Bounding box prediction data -
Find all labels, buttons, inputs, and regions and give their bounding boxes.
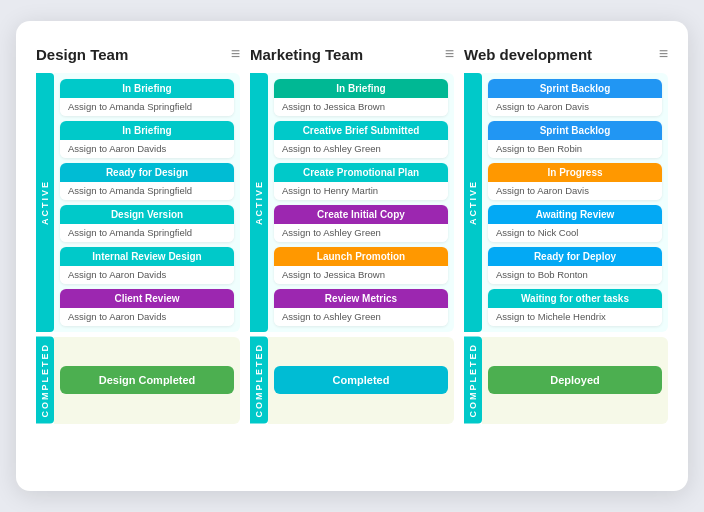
- task-card-header-web-development-5: Waiting for other tasks: [488, 289, 662, 308]
- task-card-web-development-3[interactable]: Awaiting ReviewAssign to Nick Cool: [488, 205, 662, 242]
- active-section-design-team: ACTIVEIn BriefingAssign to Amanda Spring…: [36, 73, 240, 332]
- task-card-header-design-team-0: In Briefing: [60, 79, 234, 98]
- task-card-header-web-development-2: In Progress: [488, 163, 662, 182]
- completed-cards-marketing-team: Completed: [268, 337, 454, 424]
- task-card-body-web-development-4: Assign to Bob Ronton: [488, 266, 662, 284]
- task-card-design-team-0[interactable]: In BriefingAssign to Amanda Springfield: [60, 79, 234, 116]
- column-web-development: Web development≡ACTIVESprint BacklogAssi…: [464, 45, 668, 424]
- task-card-body-web-development-5: Assign to Michele Hendrix: [488, 308, 662, 326]
- completed-card-marketing-team[interactable]: Completed: [274, 366, 448, 394]
- column-menu-icon-marketing-team[interactable]: ≡: [445, 45, 454, 63]
- task-card-body-design-team-2: Assign to Amanda Springfield: [60, 182, 234, 200]
- completed-cards-web-development: Deployed: [482, 337, 668, 424]
- task-card-marketing-team-3[interactable]: Create Initial CopyAssign to Ashley Gree…: [274, 205, 448, 242]
- task-card-web-development-0[interactable]: Sprint BacklogAssign to Aaron Davis: [488, 79, 662, 116]
- completed-card-design-team[interactable]: Design Completed: [60, 366, 234, 394]
- task-card-header-web-development-1: Sprint Backlog: [488, 121, 662, 140]
- task-card-header-design-team-3: Design Version: [60, 205, 234, 224]
- completed-section-marketing-team: COMPLETEDCompleted: [250, 337, 454, 424]
- task-card-header-design-team-1: In Briefing: [60, 121, 234, 140]
- completed-cards-design-team: Design Completed: [54, 337, 240, 424]
- task-card-marketing-team-2[interactable]: Create Promotional PlanAssign to Henry M…: [274, 163, 448, 200]
- column-title-marketing-team: Marketing Team: [250, 46, 363, 63]
- column-header-marketing-team: Marketing Team≡: [250, 45, 454, 63]
- task-card-body-design-team-5: Assign to Aaron Davids: [60, 308, 234, 326]
- task-card-body-design-team-0: Assign to Amanda Springfield: [60, 98, 234, 116]
- task-card-header-web-development-4: Ready for Deploy: [488, 247, 662, 266]
- main-card: Design Team≡ACTIVEIn BriefingAssign to A…: [16, 21, 688, 491]
- task-card-design-team-3[interactable]: Design VersionAssign to Amanda Springfie…: [60, 205, 234, 242]
- task-card-header-design-team-2: Ready for Design: [60, 163, 234, 182]
- completed-card-web-development[interactable]: Deployed: [488, 366, 662, 394]
- task-card-marketing-team-5[interactable]: Review MetricsAssign to Ashley Green: [274, 289, 448, 326]
- column-menu-icon-web-development[interactable]: ≡: [659, 45, 668, 63]
- column-menu-icon-design-team[interactable]: ≡: [231, 45, 240, 63]
- completed-section-design-team: COMPLETEDDesign Completed: [36, 337, 240, 424]
- task-card-header-marketing-team-3: Create Initial Copy: [274, 205, 448, 224]
- task-card-design-team-2[interactable]: Ready for DesignAssign to Amanda Springf…: [60, 163, 234, 200]
- task-card-web-development-4[interactable]: Ready for DeployAssign to Bob Ronton: [488, 247, 662, 284]
- column-design-team: Design Team≡ACTIVEIn BriefingAssign to A…: [36, 45, 240, 424]
- column-header-design-team: Design Team≡: [36, 45, 240, 63]
- active-label-design-team: ACTIVE: [36, 73, 54, 332]
- task-card-body-marketing-team-5: Assign to Ashley Green: [274, 308, 448, 326]
- task-card-body-design-team-3: Assign to Amanda Springfield: [60, 224, 234, 242]
- task-card-header-marketing-team-4: Launch Promotion: [274, 247, 448, 266]
- task-card-header-marketing-team-2: Create Promotional Plan: [274, 163, 448, 182]
- completed-label-marketing-team: COMPLETED: [250, 337, 268, 424]
- task-card-marketing-team-4[interactable]: Launch PromotionAssign to Jessica Brown: [274, 247, 448, 284]
- cards-section-web-development: Sprint BacklogAssign to Aaron DavisSprin…: [482, 73, 668, 332]
- task-card-body-web-development-1: Assign to Ben Robin: [488, 140, 662, 158]
- task-card-header-web-development-0: Sprint Backlog: [488, 79, 662, 98]
- column-title-web-development: Web development: [464, 46, 592, 63]
- active-label-marketing-team: ACTIVE: [250, 73, 268, 332]
- column-header-web-development: Web development≡: [464, 45, 668, 63]
- task-card-header-design-team-5: Client Review: [60, 289, 234, 308]
- task-card-body-web-development-3: Assign to Nick Cool: [488, 224, 662, 242]
- column-title-design-team: Design Team: [36, 46, 128, 63]
- task-card-body-web-development-0: Assign to Aaron Davis: [488, 98, 662, 116]
- task-card-body-web-development-2: Assign to Aaron Davis: [488, 182, 662, 200]
- columns-wrapper: Design Team≡ACTIVEIn BriefingAssign to A…: [36, 45, 668, 424]
- task-card-body-design-team-1: Assign to Aaron Davids: [60, 140, 234, 158]
- completed-label-web-development: COMPLETED: [464, 337, 482, 424]
- task-card-web-development-5[interactable]: Waiting for other tasksAssign to Michele…: [488, 289, 662, 326]
- completed-section-web-development: COMPLETEDDeployed: [464, 337, 668, 424]
- task-card-header-marketing-team-0: In Briefing: [274, 79, 448, 98]
- task-card-design-team-5[interactable]: Client ReviewAssign to Aaron Davids: [60, 289, 234, 326]
- task-card-body-marketing-team-0: Assign to Jessica Brown: [274, 98, 448, 116]
- active-label-web-development: ACTIVE: [464, 73, 482, 332]
- cards-section-design-team: In BriefingAssign to Amanda SpringfieldI…: [54, 73, 240, 332]
- column-marketing-team: Marketing Team≡ACTIVEIn BriefingAssign t…: [250, 45, 454, 424]
- completed-label-design-team: COMPLETED: [36, 337, 54, 424]
- task-card-body-marketing-team-2: Assign to Henry Martin: [274, 182, 448, 200]
- active-section-marketing-team: ACTIVEIn BriefingAssign to Jessica Brown…: [250, 73, 454, 332]
- task-card-body-marketing-team-4: Assign to Jessica Brown: [274, 266, 448, 284]
- task-card-web-development-2[interactable]: In ProgressAssign to Aaron Davis: [488, 163, 662, 200]
- task-card-header-marketing-team-1: Creative Brief Submitted: [274, 121, 448, 140]
- active-section-web-development: ACTIVESprint BacklogAssign to Aaron Davi…: [464, 73, 668, 332]
- cards-section-marketing-team: In BriefingAssign to Jessica BrownCreati…: [268, 73, 454, 332]
- task-card-header-design-team-4: Internal Review Design: [60, 247, 234, 266]
- task-card-header-web-development-3: Awaiting Review: [488, 205, 662, 224]
- task-card-body-marketing-team-3: Assign to Ashley Green: [274, 224, 448, 242]
- task-card-header-marketing-team-5: Review Metrics: [274, 289, 448, 308]
- task-card-web-development-1[interactable]: Sprint BacklogAssign to Ben Robin: [488, 121, 662, 158]
- task-card-design-team-1[interactable]: In BriefingAssign to Aaron Davids: [60, 121, 234, 158]
- task-card-marketing-team-1[interactable]: Creative Brief SubmittedAssign to Ashley…: [274, 121, 448, 158]
- task-card-body-marketing-team-1: Assign to Ashley Green: [274, 140, 448, 158]
- task-card-marketing-team-0[interactable]: In BriefingAssign to Jessica Brown: [274, 79, 448, 116]
- task-card-design-team-4[interactable]: Internal Review DesignAssign to Aaron Da…: [60, 247, 234, 284]
- task-card-body-design-team-4: Assign to Aaron Davids: [60, 266, 234, 284]
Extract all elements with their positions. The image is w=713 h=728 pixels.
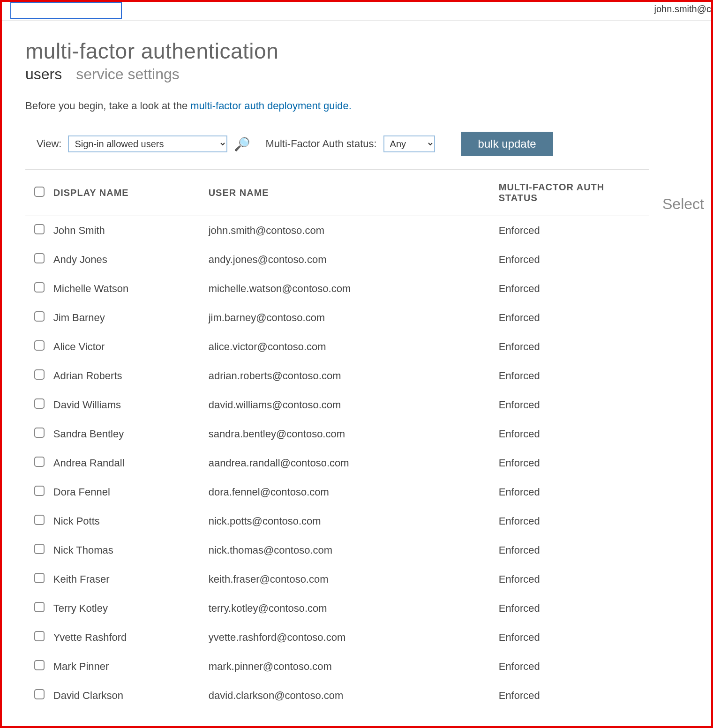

Exercise goal - Search the entries for the word "Create", then list each line that holds it.

Exercise answer -
- task-card-marketing-team-3[interactable]: Create Initial CopyAssign to Ashley Gree…: [274, 205, 448, 242]
- task-card-marketing-team-2[interactable]: Create Promotional PlanAssign to Henry M…: [274, 163, 448, 200]
- task-card-header-marketing-team-3: Create Initial Copy: [274, 205, 448, 224]
- task-card-header-marketing-team-2: Create Promotional Plan: [274, 163, 448, 182]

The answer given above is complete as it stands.